O nordeste sempre construiu uma excelente veia poético / musical, cravando em belas melodias excelentes letras, tais quais algumas antológicas,
já enumeradas em nosso memorial coletivo: “Dia Branco”, de Geraldo Azevedo; “Avohai” de Zé Ramalho; exemplos só para lembrarmos do rol fascinante de composições que conseguem ampliar a excelência poética da canção brasileira, fornecendo subsídios culturais para perceber a riqueza nordestina. Em fases mais contemporâneas, avançando por sobre Geraldo Azevedo, Zé Ramalho, Alceu Valença e outros, caímos nas majestosas cânforas da geração Lenine, Chico Cézar e Zeca Balero. Nesta trinca de grandes poetas / músicos, Chico Cézar é com certeza um injustiçado, com uma produção desmedidamente mais profunda e completa que os outros dois. “Aos vivos” é uma obra prima de criação poética, de ladrilhar a palavra e encravá-la semioticamente em novos contextos. Neste cenário protéico de produção, erigido na década de 90 e início de 2000, uma lacuna se prestou neste momento até o presente (ontem) quando falamos de letras poéticas, ao contrário do ritmo e sua pesquisa, vertente verdejante na produção nortista. A presença forte da poesia de traços líricos / construídas na música popular brasileira feita no nordeste ficou novamente representada a partir deste disco do Otto “Hoje acordei de sonhos intranquilos”.

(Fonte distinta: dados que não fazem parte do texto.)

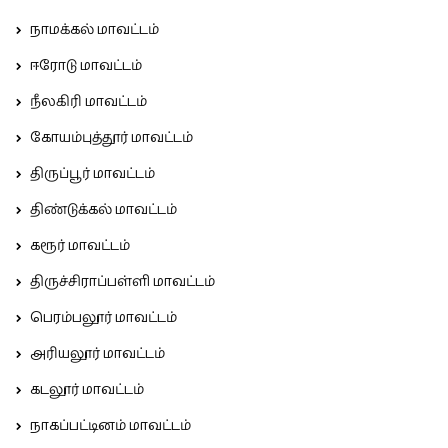
நாமக்கல் மாவட்டம்
ஈரோடு மாவட்டம்
நீலகிரி மாவட்டம்
கோயம்புத்தூர் மாவட்டம்
திருப்பூர் மாவட்டம்
திண்டுக்கல் மாவட்டம்
கரூர் மாவட்டம்
திருச்சிராப்பள்ளி மாவட்டம்
பெரம்பலூர் மாவட்டம்
அரியலூர் மாவட்டம்
கடலூர் மாவட்டம்
நாகப்பட்டினம் மாவட்டம்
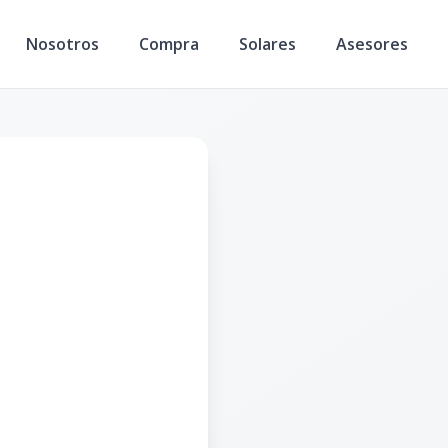
Nosotros
Compra
Solares
Asesores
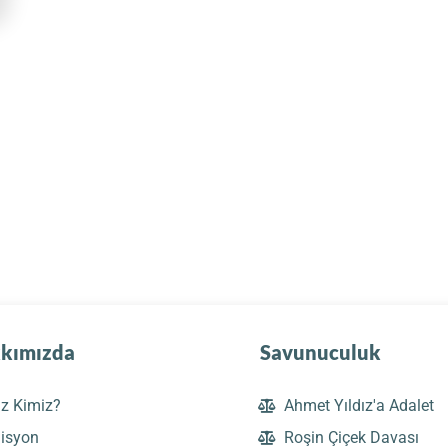
kımızda
Savunuculuk
iz Kimiz?
Ahmet Yıldız'a Adalet
isyon
Roşin Çiçek Davası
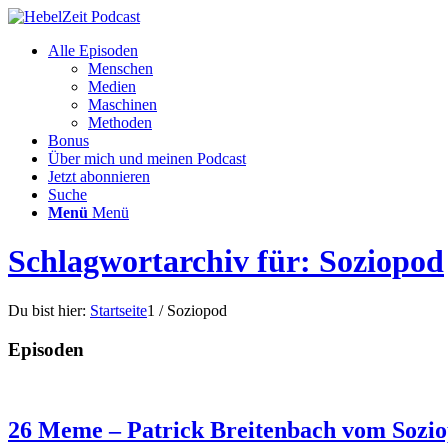
Alle Episoden
Menschen
Medien
Maschinen
Methoden
Bonus
Über mich und meinen Podcast
Jetzt abonnieren
Suche
Menü
Menü
Schlagwortarchiv für: Soziopod
Du bist hier:
Startseite
1
/
Soziopod
Episoden
26 Meme – Patrick Breitenbach vom Soziop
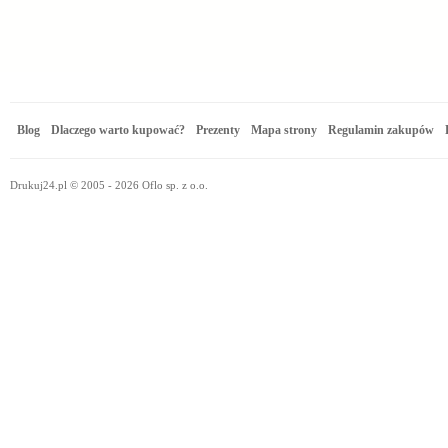
Blog
Dlaczego warto kupować?
Prezenty
Mapa strony
Regulamin zakupów
Drukuj24.pl © 2005 - 2026 Oflo sp. z o.o.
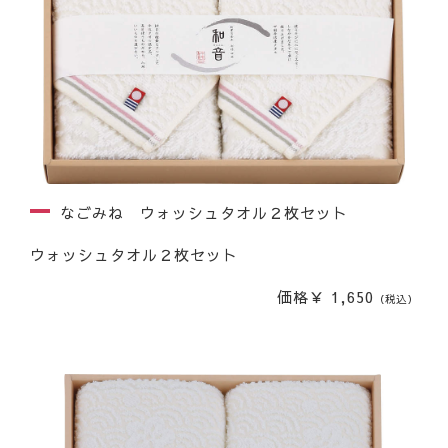
なごみね ウォッシュタオル２枚セット
ウォッシュタオル２枚セット
価格￥ 1,650
（税込）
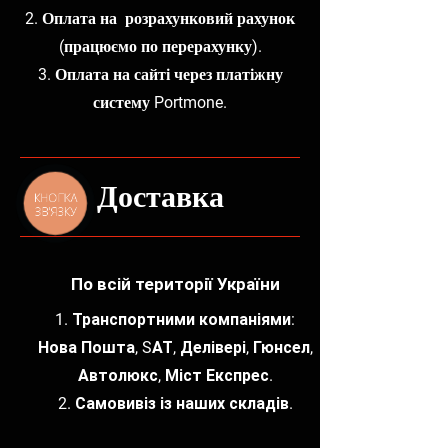
2. Оплата на розрахунковий рахунок
(працюємо по перерахунку).
3. Оплата на сайті через платіжну
систему Portmone.
Доставка
КНОПКА
ЗВ'ЯЗКУ
По всій території України
1. Транспортними компаніями:
Нова Пошта, SАТ, Делівері, Гюнсел,
Автолюкс, Міст Експрес.
2. Самовивіз із наших складів.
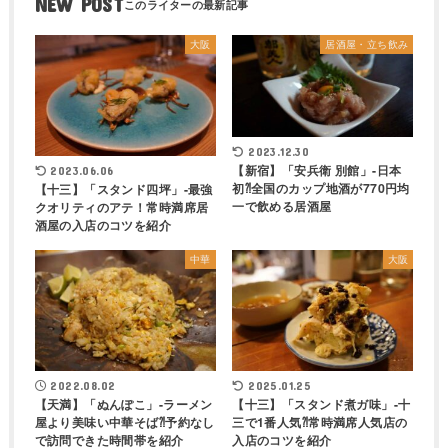
NEW POST
大阪
居酒屋・立ち飲み
2023.12.30
【新宿】「安兵衛 別館」-日本
2023.06.06
初⁈全国のカップ地酒が770円均
【十三】「スタンド四坪」-最強
一で飲める居酒屋
クオリティのアテ！常時満席居
酒屋の入店のコツを紹介
中華
大阪
2022.08.02
2025.01.25
【天満】「ぬんぽこ」-ラーメン
【十三】「スタンド煮ガ味」-十
屋より美味い中華そば⁈予約なし
三で1番人気⁈常時満席人気店の
で訪問できた時間帯を紹介
入店のコツを紹介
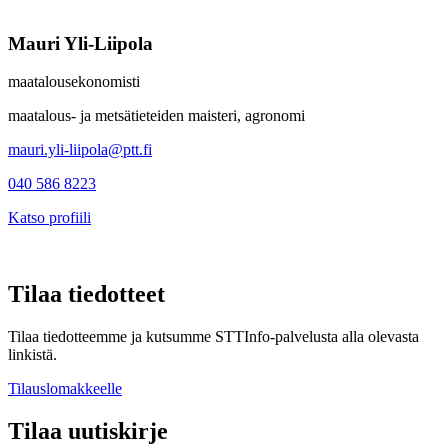
Mauri Yli-Liipola
maatalousekonomisti
maatalous- ja metsätieteiden maisteri, agronomi
mauri.yli-liipola@ptt.fi
040 586 8223
Katso profiili
Tilaa tiedotteet
Tilaa tiedotteemme ja kutsumme STTInfo-palvelusta alla olevasta
linkistä.
Tilauslomakkeelle
Tilaa uutiskirje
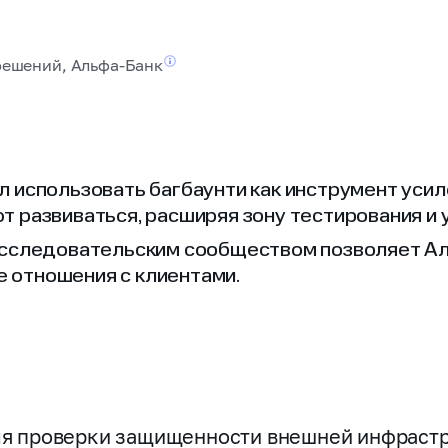
решений, Альфа‑
Банк
л использовать багбаунти как инструмент уси
т развиваться, расширяя зону тестирования и
 исследовательским сообществом позволяет А
 отношения с клиентами.
ля проверки защищенности внешней инфраст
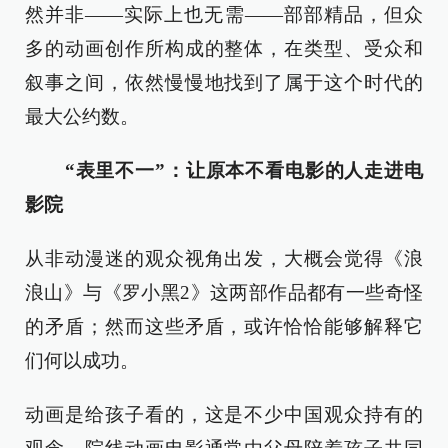
然并非——实际上也无需——部部精品，但众
多的动画创作所构成的整体，在类型、受众和
叙事之间，依然慢慢地找到了属于这个时代的
最大公约数。
“表里不一”：让原本不看电影的人走进电
影院
从非动漫迷的观众视角出发，大概会觉得《浪
浪山》与《罗小黑2》这两部作品都有一些奇怪
的矛盾；然而这些矛盾，或许恰恰能够解释它
们何以成功。
动画是给孩子看的，这是不少中国观众持有的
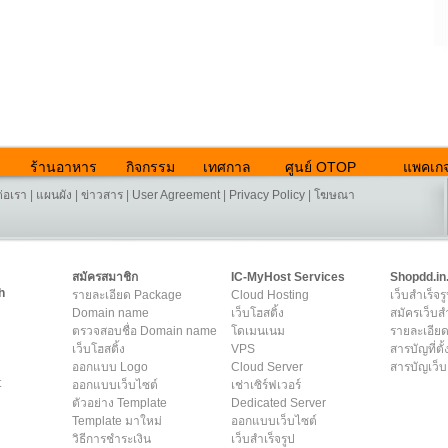
ร้านอาหาร
กิจกรรม
เทศกาล
ศูนย์ OTOP
แพคเกจ
ต่อเรา
|
แผนผัง
|
ข่าวสาร
|
User Agreement
|
Privacy Policy
|
โฆษณา
สมัครสมาชิก
IC-MyHost Services
Shopdd.in
h
รายละเอียด Package
Cloud Hosting
เว็บสำเร็จร
Domain name
เว็บโฮสติ้ง
สมัครเว็บสำ
ตรวจสอบชื่อ Domain name
โดเมนเนม
รายละเอียด
เว็บโฮสติ้ง
VPS
สารบัญที่ตั้
ออกแบบ Logo
Cloud Server
สารบัญเว็บ
t
ออกแบบเว็บไซต์
เช่าเซิร์ฟเวอร์
ตัวอย่าง Template
Dedicated Server
Template มาใหม่
ออกแบบเว็บไซต์
วิธีการชำระเงิน
เว็บสำเร็จรูป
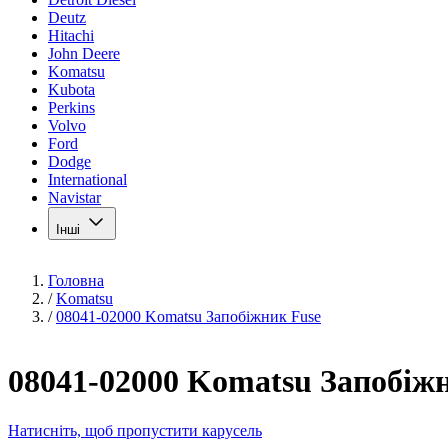
Deutz
Hitachi
John Deere
Komatsu
Kubota
Perkins
Volvo
Ford
Dodge
International
Navistar
Інші
Головна
/
Komatsu
/
08041-02000 Komatsu Запобіжник Fuse
08041-02000 Komatsu Запобіж
Натисніть, щоб пропустити карусель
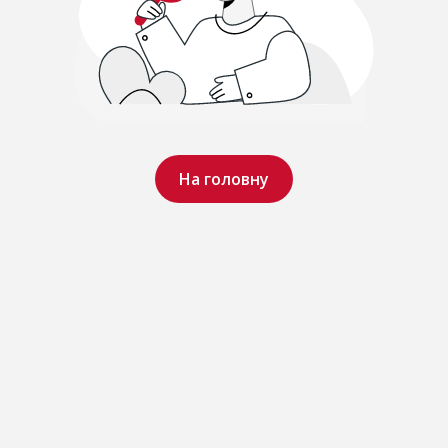
На головну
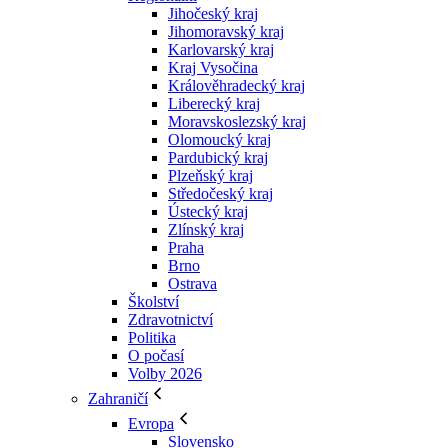
Jihočeský kraj
Jihomoravský kraj
Karlovarský kraj
Kraj Vysočina
Králověhradecký kraj
Liberecký kraj
Moravskoslezský kraj
Olomoucký kraj
Pardubický kraj
Plzeňský kraj
Středočeský kraj
Ústecký kraj
Zlínský kraj
Praha
Brno
Ostrava
Školství
Zdravotnictví
Politika
O počasí
Volby 2026
Zahraničí
Evropa
Slovensko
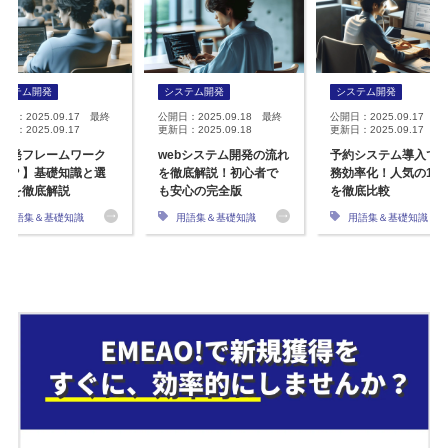
システム開発
システム開発
システム開発
開日：2025.09.17 最終
公開日：2025.09.18 最終
公開日：2025.09.17 最
日：2025.09.17
更新日：2025.09.18
更新日：2025.09.17
開発フレームワーク
webシステム開発の流れ
予約システム導入で
は？】基礎知識と選
を徹底解説！初心者で
務効率化！人気の12
方を徹底解説
も安心の完全版
を徹底比較
用語集＆基礎知識
用語集＆基礎知識
用語集＆基礎知識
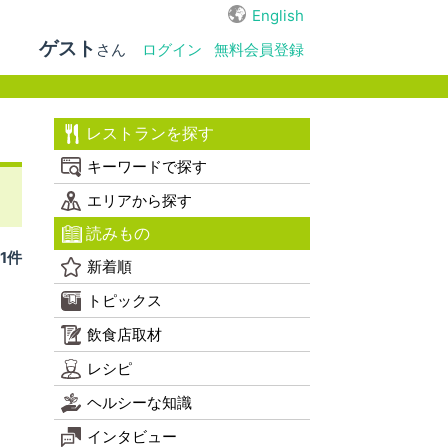
English
ゲスト
さん
ログイン
無料会員登録
レストランを探す
キーワードで探す
エリアから探す
読みもの
1件
新着順
トピックス
飲食店取材
レシピ
ヘルシーな知識
インタビュー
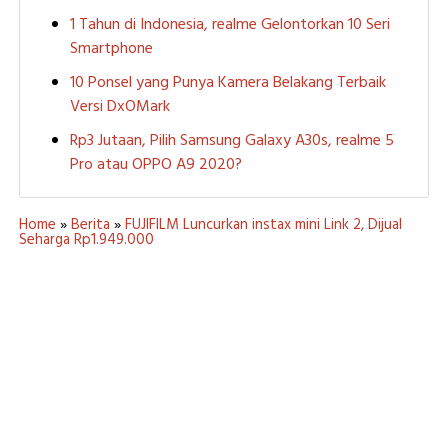
1 Tahun di Indonesia, realme Gelontorkan 10 Seri
Smartphone
10 Ponsel yang Punya Kamera Belakang Terbaik
Versi DxOMark
Rp3 Jutaan, Pilih Samsung Galaxy A30s, realme 5
Pro atau OPPO A9 2020?
Home
»
Berita
»
FUJIFILM Luncurkan instax mini Link 2, Dijual
Seharga Rp1.949.000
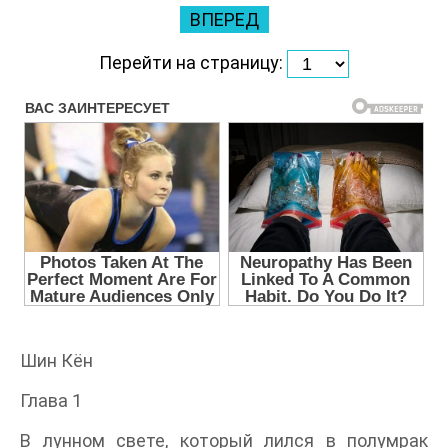
ВПЕРЕД
Перейти на страницу:
Шин Кён
Глава 1
В лунном свете, который лился в полумрак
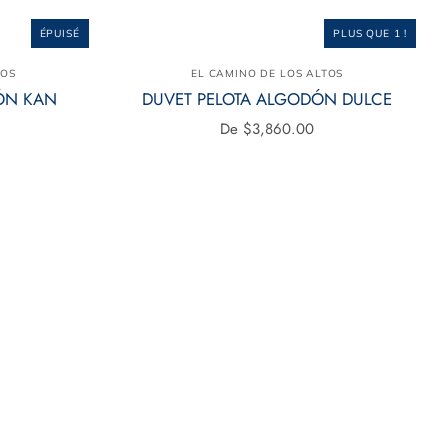
ÉPUISÉ
PLUS QUE 1 !
TOS
EL CAMINO DE LOS ALTOS
ÓN KAN
DUVET PELOTA ALGODÓN DULCE
De
$3,860.00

Um dos princípios da literariedade é o equilíbrio entre forma e conteúdo, projeção dos termos em inversões sintático / semânticas de modo a manter uma harmonia de sentido, e deslindramento de efeitos a partir do pulsar de uma construção (enunciado) poeticamente e milimetricamente levantado. Pequenos versos como “Há sempre um lado que pese / e outro que flutua”; esta preciosidade poética é a criteriosa elevação do equilíbrio enunciativo com força extremamente alegórica (a imagem da balança) que representa em seus pólos o desequilíbrio e a tensão fórica (flutua, feliz, êxtase) para a disfórica (peso, tristeza). Assim, projetado o simulacro poético dentro da realidade emotiva, temos a régua que mede as dores do perder e a virtude de ganhar; o maniqueísmo da relação, onde seu término exala uma vitória e uma derrota; a derrota é amargada pelo torpor da lembrança e sua dificuldade de extirpação “Dificilmente se arranca a lembrança / por isso da primeira vez dói”. O prisma do relacionamento findado, deixado de lado e as feridas amarguradas dão a tônica da letra desta canção “Crua”. Um eixo entre o sentimento a carne são implicitamente desenhados, quando da enunciação “tua pele é crua”. Esta acentuada referência à crueldade da pele torna simbiótica a fusão e profusão de sentidos entre a crueldade da pele, a crueldade do corpo e crueldade do desejo. O desejo não tem pena do sentimento. “Mas naquela noite que eu chamei você, fodia. Fodia”.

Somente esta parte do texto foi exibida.